Cold as Greenland is, there was a time when matters were different. In token of this we have the Miocene fossils collected by Edward Whymper during his expedition from near Jakobshavn in 1867, which were described and illustrated by Oswald Heer in the Philosophical Transactions for 1869. A look at these is a welcome relief after such a surfeit of ice. Here, as well preserved as in the leaf beds of Alum Bay, are the leaves and fruits of an unmistakable temperate flora. Magnolias, maples, poplars, limes, walnuts, water-lilies; myrica, smilax, aralia; sedges and grasses, conifers and ferns: these at the least were all growing in Greenland in its Miocene age. And even a thousand years ago the climate must have been milder than now, to judge by the farming reports of the colonists who seem to have been quite at home along the coast, which, with its innumerable islands and fiords, is as intricate as that of Norway.

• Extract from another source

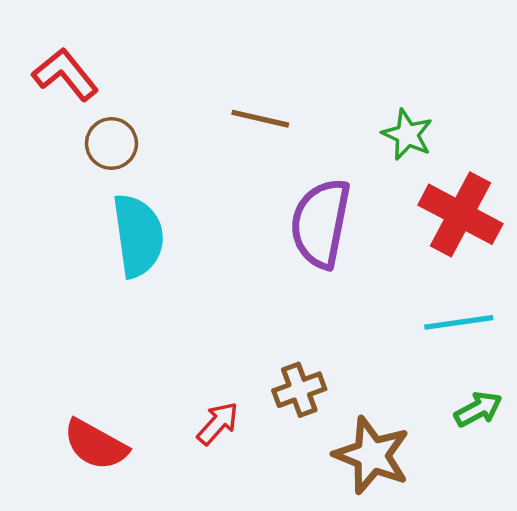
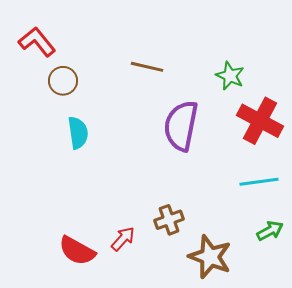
cyan semicircle: (138, 236) -> (78, 133), size x0.7
red semicircle: (96, 445) -> (77, 251), moved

Searching for the ancient eastern settlement of the Norsemen, W. A. Graah, in 1829, wintered at Julianehaab, which in all likelihood is the site, although he knew it not. Possessed with the idea that it must be on the south-eastern coast, he devoted his attention to that region only, finding Eskimos who had never seen a white man and starting a trading intercourse which led to most of them migrating to the less inclement west. His work linked up with that of Scoresby, who in 1822 charted the main features of the sea-front from 69° to 75°. Ryder, seventy years afterwards, filled in the details of much of Scoresby's work, and found Eskimos further north, as Clavering had done in 1823, when in the Griper during Sabine's observations at Pendulum Island.

THE "GERMANIA" IN THE ICE

It was to Pendulum Island, in 74° 32´, that Karl Koldewey, after his preliminary run to 81° 5´ in 1868, took the Germania to winter during the German expedition of 1869. The two vessels, the Germania, a small two-masted screw steamer of one hundred and forty-three tons, built specially for Arctic service, and the Hansa, only half her size, which had been strengthened for the voyage, reached Jan Mayen on the 9th of July, and, hidden from each other by fog, sailed northwards for five days. On the fifth evening the wind rose, the fog cleared, and a hundred yards in front of them lay the ice like a rugged line of cliffs.

For a few days they sailed along it endeavouring to find an opening to the north. Then, on the 20th, the Germania ran up a signal to approach and communicate, which was misunderstood, and, instead of repeating it and making sure, the Hansa put up her helm, fell off, crowded on all sail, and disappeared in the fog. Koldewey, persisting in his efforts to get through the pack, found an opening on the 1st of August. Nine days afterwards he was again blocked, and finally, on the 27th, he reached Pendulum Island, where he made the Germania snug for the winter, which proved to be remarkably mild.

The first sledge party travelling up one of the fiords met with abundant vegetation and herds of reindeer and musk oxen, and were visited by bears who had not learnt to be wary of man; and when the bears came back with the sun in February they were as troublesome as those of Ice Haven to the Dutchmen. Several sledge parties went out in the spring, and, notwithstanding inadequate equipment, did excellent work. In April, 1870, Koldewey reached 77° 1´, almost up to Lambert Land, otherwise the Land of Edam. Here, looking out over the ice-belt, they agreed that it was "a bulwark built for eternity," and hoisting sails on their sledges they ran back to the ship. But in 1905 the Duke of Orleans arrived on the coast to reach 78° 16´ and discover that their Cape Bismarck was on an island and their Dove Bay a strait.

In the neighbourhood of their winter quarters the glaciers and mountains were well explored, and an attempt was made to measure an arc of the meridian, which proved to be rather rough work among such surroundings. The snowstorms were particularly pitiless and heavy, and the travelling decidedly bad. The thaw began about the middle of May, and there was more sledging through pools than usual, so that they did not want variety in their occupations. On the 14th of July boating became practicable, and a voyage was made to the Eskimo village found by Clavering in 1823, on the island named after him, but the village proved to be deserted and the huts in ruins—an unwelcome discovery, for, as M'Clintock says in reference to it: "It is not less strange than sad to find that a peaceable and once numerous tribe, inhabiting a coast-line of at least seven degrees of latitude, has died out, or has almost died out, whilst at the same time we find, by the diminution of the glaciers and increase of animal life, that the terrible severity of the climate has undergone considerable modification. We feel this saddening interest with greater force when we reflect that the distance of Clavering's village from the coast of Scotland is under one thousand miles. They were our nearest neighbours of the New World."